Sheeing sharp
Marcus Aurelius, "Meditations", Book 8, Passage 38.
If you can see sharp, look and judge wisely.
I like the implications of this passage. There are a lot of lectures I can do. How do I even start to interpret it?
My initial impulse is to devote all my attention to the second part of the phrase. Look and judge wisely. However it doesn't feel fair, I pompously assume I can see sharp. I mean, I am reading "Meditations", I must be of enough intellect to see sharp right?

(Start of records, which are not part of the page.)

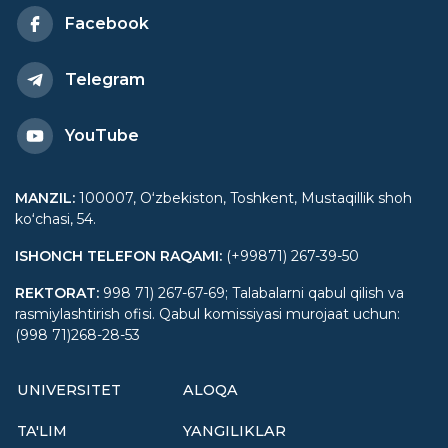
Facebook
Telegram
YouTube
MANZIL
:
100007, Oʻzbekiston, Toshkent, Mustaqillik shoh
koʻchasi, 54.
ISHONCH TELEFON RAQAMI
:
(+99871) 267-39-50
REKTORAT
:
998 71) 267-67-69; Talabalarni qabul qilish va
rasmiylashtirish ofisi. Qabul komissiyasi murojaat uchun:
(998 71)268-28-53
UNIVERSITET
ALOQA
TA'LIM
YANGILIKLAR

I don't know, I don't know. The first part troubles me. It feels that I would have to spend my whole life just to be able to scratch the surface of seeing sharp, and perhaps in my 80's I will be able to see the world for what it really is. Perhaps in my 80's (or hell, 90's if I get there) I will be able to see the shapes and shadows that conform human nature. But in the meantime, there is an unsurmountable ocean of knowledge and wisdom to even feel confident to kinda-sorta say the first part of the sentence confidently.
It would take two lifetimes or more to bear the strength to hold both ends of the passage, arms lifted palms-up, and not falter.
Does reading even make a difference? travelling? what can I do to see sharp? I keep making the same mistakes over and over, and although I definitely learn from them after happening and promise to myself I won't act the same next time something similar happens, when the situation arises, all the knowledge, wisdom and self-control I hoped to guide me, disappear like dust.
I will keep sharpening my sight, I will keep trying to judge wisely, even if I half-ass both ends.